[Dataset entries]
:::::
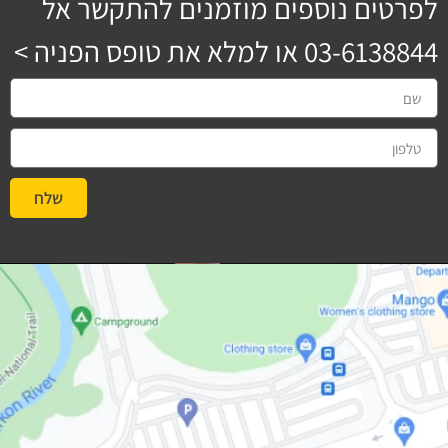
לפרטים נוספים מוזמנים להתקשר אל
03-6138844
או למלא את טופס הפניה >
שלח
#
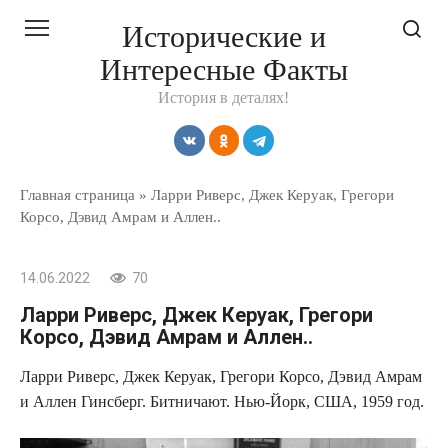
Перейти
Исторические и
к
Интересные Факты
контенту
История в деталях!
Главная страница
»
Ларри Риверс, Джек Керуак, Грегори
Корсо, Дэвид Амрам и Аллен..
14.06.2022
70
Ларри Риверс, Джек Керуак, Грегори
Корсо, Дэвид Амрам и Аллен..
Ларри Риверс, Джек Керуак, Грегори Корсо, Дэвид Амрам
и Аллен Гинсберг. Битничают. Нью-Йорк, США, 1959 год.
:::::
[What the task asks]: Transcribe the entries word for word, without their pictures.

[Output for this exercise]:
לפרטים נוספים מוזמנים להתקשר אל
03-6138844
או למלא את טופס הפניה >
שלח
#
Перейти
Исторические и
к
Интересные Факты
контенту
История в деталях!
Главная страница
»
Ларри Риверс, Джек Керуак, Грегори
Корсо, Дэвид Амрам и Аллен..
14.06.2022
70
Ларри Риверс, Джек Керуак, Грегори
Корсо, Дэвид Амрам и Аллен..
Ларри Риверс, Джек Керуак, Грегори Корсо, Дэвид Амрам
и Аллен Гинсберг. Битничают. Нью-Йорк, США, 1959 год.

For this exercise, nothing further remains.